Deregistered Colleges Qualifications Still Valid, says Minister

Concerns regarding the Educor group of institutions' future have long existed because of student reports of closed campuses, absent teachers, and unanswered exam questions.
Now, Icesa City Campus, Damelin, Lyceum, and City Varsity cancelled their registrations according to the Department of Higher Education and Training. This means that no additional students may be registered at the aforementioned colleges.

At a press conference, Minister Blade Nzimande clarified that the legislation permitted the creation of private universities and colleges. Nonetheless, it is legally necessary for these private schools to be both certified and registered.

The caliber of the courses they provide is a factor in their accreditation. Registration is primarily concerned with the institution's potential to remain profitable. This is to guarantee that, in the unlikely event that the institution Blade Nzimande closes while a multi-year course is in progress, students will not suffer any disadvantages.

The Minister affirmed that the colleges' registration was canceled due to egregious noncompliance.

As evidence of their financial stability, they had neglected to turn in their tax clearance certificates and annual financial statements for the years 2021 and 2022.
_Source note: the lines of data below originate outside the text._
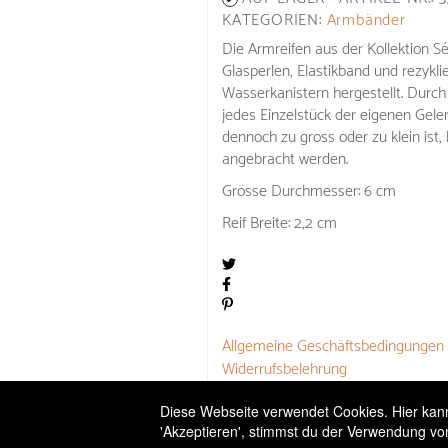
KATEGORIEN:
Armbänder
Die Armreifen aus der Kollektion S
Glasperlen, Elastikband und rezykli
Wasserkanistern hergestellt. Durch 
jedes Einzelstück der eigenen Gele
dennoch zu gross oder zu klein ist
angebracht werden.
Grösse Durchmesser: 6 cm
Reif Breite: 2,2 cm
Allgemeine Geschäftsbedingungen
Widerrufsbelehrung
Versandbedingungen
Diese Webseite verwendet Cookies. Hier kanns
'Akzeptieren', stimmst du der Verwendung vo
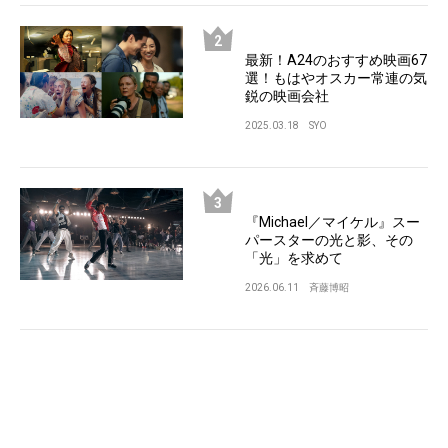
最新！A24のおすすめ映画67
選！もはやオスカー常連の気
鋭の映画会社
2025.03.18
SYO
『Michael／マイケル』スー
パースターの光と影、その
「光」を求めて
2026.06.11
斉藤博昭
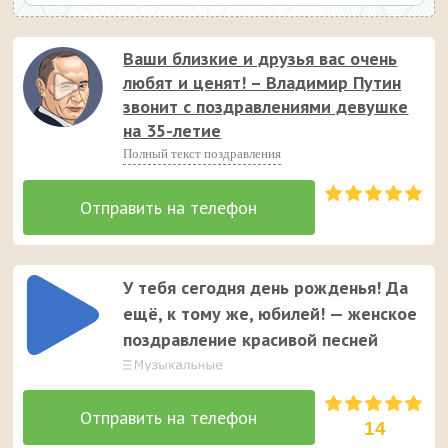
Ваши близкие и друзья вас очень
любят и ценят! – Владимир Путин
звонит с поздравлениями девушке
на 35-летие
Полный текст поздравления
У тебя сегодня день рожденья! Да
ещё, к тому же, юбилей! — женское
поздравление красивой песней
14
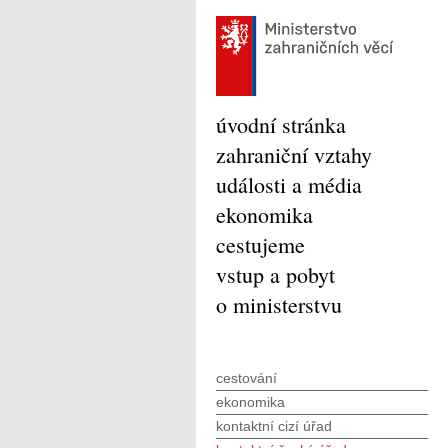
úvodní stránka
zahraniční vztahy
události a média
ekonomika
cestujeme
vstup a pobyt
o ministerstvu
cestování
ekonomika
kontaktní cizí úřad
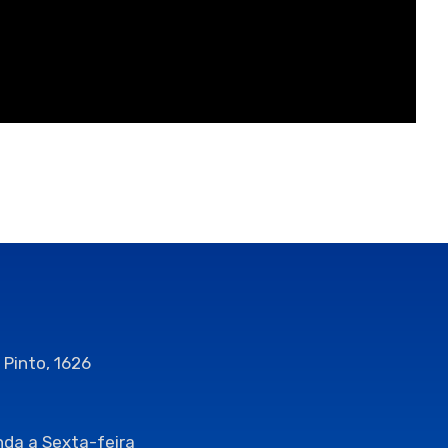
 Pinto, 1626
da a Sexta-feira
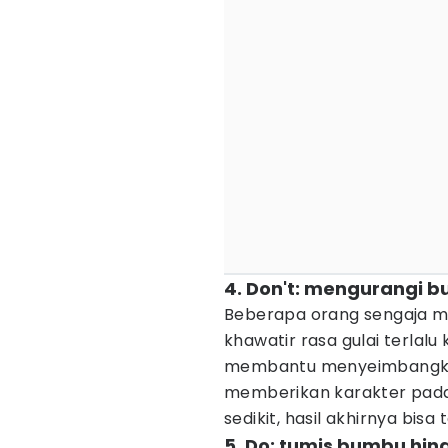
4. Don't: mengurangi b
Beberapa orang sengaja m
khawatir rasa gulai terlal
membantu menyeimbangkan
memberikan karakter pada 
sedikit, hasil akhirnya bi
5. Do: tumis bumbu hi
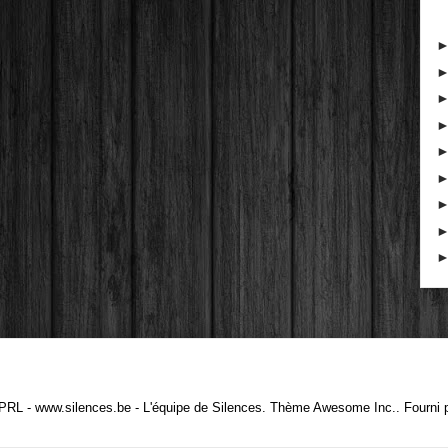
PRL - www.silences.be - L'équipe de Silences. Thème Awesome Inc.. Fourni 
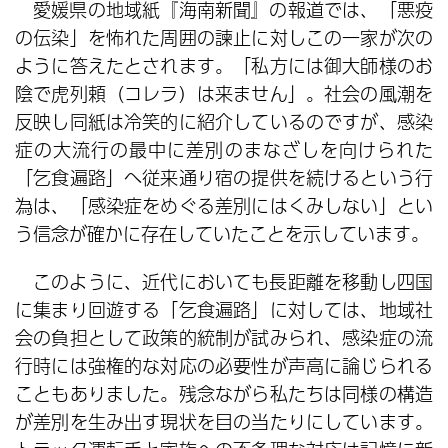
愛媛県の地域紙『海南新聞』の報道では、「悪疫
の伝染」を怖れた周囲の諫止に対しこの一家が次の
ように答えたとされます。「私方には御大師様のお
陰で虎列頼（コレラ）は来ません」。社会の風潮を
反映し同紙は冷笑的に紹介しているのですが、感染
症の大流行の最中に差別のまなざしを向けられた
「乞食遍路」へ従来通り宿の提供を続けるという行
為は、「感染症をめぐる差別にはくみしない」とい
う信念が確かに存在していたことを示しています。
このように、近代においても長距離を移動し四国
に集まり回遊する「乞食遍路」に対しては、地域社
会の負担として政策的統制が試みられ、感染症の流
行時には強権的な対応の必要性が声高に論じられる
こともありました。残念ながら私たちは同様の構造
が差別を生み出す現状を目の当たりにしています。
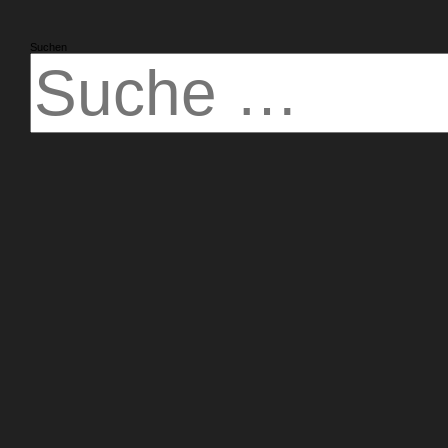
Suchen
Nzimande clarified that, contrary to the group's claims, there were 13 096 registered students across the four brands, not 50 000. He said that the colleges were dysfunctional and that his department received daily complaints and grievances from students and staff.

Students who have graduated from one of these colleges might be concerned about how it affects them and their qualification.

The Department of Higher Education and Training (DHET) have confirmed that qualifications obtained from recently deregistered Educor colleges are valid. This includes qualifications issued or obtained when colleges were registered and those administered during the phase-out period.

The minister therefore wants to assure students that the qualifications issued or obtained during the period of registration and during the phase-out period remain valid and recognised. This was also echoed by the South African Qualifications Authority (SAQA).